Driving back from my final SM class (Social Media, not the other SM – although sometimes it feels rather similar) with the terrific Mark Schaefer (I’ve done the course twice now – it takes time to fit it all together to even begin to do it!), Gustav Holst’s the Planet Suite was playing on NPR. Any two bars and I instinctively recognize the piece. Parts of it are so lovely that it almost hurts.
This is music I was weaned on and it brought to mind other ‘achingly beautiful’ inspirations: a ‘warm’ rain-laden wind and heavy grey skies on a November afternoon in England, which would make my teenage soul sing as my border collie and I would head into it, hair and fur swirling; gazing on almost anywhere in my beloved Yorkshire Dales in almost any weather.
And now I’m thrilled by the distant Smokey Mountains shimmering above a particular stretch of early morning lake near my home.
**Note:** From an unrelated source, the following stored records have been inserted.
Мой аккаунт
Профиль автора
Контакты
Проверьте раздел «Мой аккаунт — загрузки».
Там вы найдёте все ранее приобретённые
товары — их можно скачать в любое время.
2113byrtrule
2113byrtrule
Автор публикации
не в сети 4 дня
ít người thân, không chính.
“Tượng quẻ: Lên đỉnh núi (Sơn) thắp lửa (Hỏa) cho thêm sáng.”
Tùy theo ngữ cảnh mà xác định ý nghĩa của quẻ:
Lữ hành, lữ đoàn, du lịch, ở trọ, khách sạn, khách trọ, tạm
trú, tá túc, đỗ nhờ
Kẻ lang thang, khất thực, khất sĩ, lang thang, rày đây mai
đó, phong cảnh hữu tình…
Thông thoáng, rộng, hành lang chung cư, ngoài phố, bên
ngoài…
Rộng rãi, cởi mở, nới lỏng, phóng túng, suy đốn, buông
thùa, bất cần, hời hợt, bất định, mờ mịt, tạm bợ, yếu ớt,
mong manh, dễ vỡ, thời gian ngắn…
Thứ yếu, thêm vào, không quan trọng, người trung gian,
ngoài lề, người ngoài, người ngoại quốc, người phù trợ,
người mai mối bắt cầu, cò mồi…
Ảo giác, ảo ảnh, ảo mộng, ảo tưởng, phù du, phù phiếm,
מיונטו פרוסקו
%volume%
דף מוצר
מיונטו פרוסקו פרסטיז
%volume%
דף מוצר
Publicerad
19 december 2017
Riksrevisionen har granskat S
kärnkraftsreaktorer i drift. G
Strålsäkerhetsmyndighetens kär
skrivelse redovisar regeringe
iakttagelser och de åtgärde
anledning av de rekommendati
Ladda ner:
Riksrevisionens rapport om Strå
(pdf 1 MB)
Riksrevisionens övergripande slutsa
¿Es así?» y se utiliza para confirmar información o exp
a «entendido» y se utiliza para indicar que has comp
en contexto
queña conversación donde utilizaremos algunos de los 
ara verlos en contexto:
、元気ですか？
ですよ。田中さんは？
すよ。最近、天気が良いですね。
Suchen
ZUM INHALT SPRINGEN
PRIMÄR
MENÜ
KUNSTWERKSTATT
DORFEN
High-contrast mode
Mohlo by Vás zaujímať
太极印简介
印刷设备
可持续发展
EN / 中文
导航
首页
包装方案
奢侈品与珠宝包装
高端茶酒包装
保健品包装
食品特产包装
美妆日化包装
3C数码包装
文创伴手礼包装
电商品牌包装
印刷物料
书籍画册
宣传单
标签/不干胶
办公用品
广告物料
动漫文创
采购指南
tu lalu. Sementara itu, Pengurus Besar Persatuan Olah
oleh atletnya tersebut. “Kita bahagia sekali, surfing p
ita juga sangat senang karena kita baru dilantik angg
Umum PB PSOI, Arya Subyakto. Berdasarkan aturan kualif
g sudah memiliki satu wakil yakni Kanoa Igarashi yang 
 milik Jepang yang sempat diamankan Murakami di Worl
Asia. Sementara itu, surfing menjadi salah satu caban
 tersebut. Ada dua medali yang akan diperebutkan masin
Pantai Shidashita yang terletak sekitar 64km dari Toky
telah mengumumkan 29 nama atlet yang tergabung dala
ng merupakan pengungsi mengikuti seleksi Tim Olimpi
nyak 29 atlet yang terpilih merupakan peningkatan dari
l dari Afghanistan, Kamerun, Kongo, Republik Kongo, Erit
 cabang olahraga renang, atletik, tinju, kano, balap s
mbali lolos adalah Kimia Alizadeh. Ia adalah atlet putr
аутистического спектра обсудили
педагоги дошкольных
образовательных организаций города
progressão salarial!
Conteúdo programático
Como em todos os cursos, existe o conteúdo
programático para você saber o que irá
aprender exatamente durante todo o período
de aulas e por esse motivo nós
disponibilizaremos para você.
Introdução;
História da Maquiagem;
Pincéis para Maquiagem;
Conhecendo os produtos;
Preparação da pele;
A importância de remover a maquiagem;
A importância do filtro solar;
I don’t often watch television – no time and not a lot of interest – but when I do it’s almost always PBS. Last Sunday, switching on unusually early at 7pm, I stumbled upon “Celtic Pilgrimage” and was instantly riveted. That familiar wonderful aching of the soul swept me up for the whole hour and paralyzed me with the joy of it. The presenter, John O’Donohue, an Irish writer, philosopher and retired priest, shared why his corner of rural Ireland and its people moved him and I related completely. The open, wild landscape reminded me of home. The Welsh have a word for it, hiraedd (pronounced hirayth), which I’ve always understood to mean a delicious yearning for the sights, smells, feelings of the home-country, experienced even when you’re there. I immediately went online and bought the DVD and am longing to watch it again.
This visceral, gut-wrenching beauty which I experience with many senses has connected me at a primeval level with the incredible world we live on. Environmental issues have, since childhood, been my main concern. Why are so many petty matters of such contention when our very existence is threatened by our thoughtlessness? But now I realize, heck, we’re still here! Our planet is a lot more forgiving than I thought.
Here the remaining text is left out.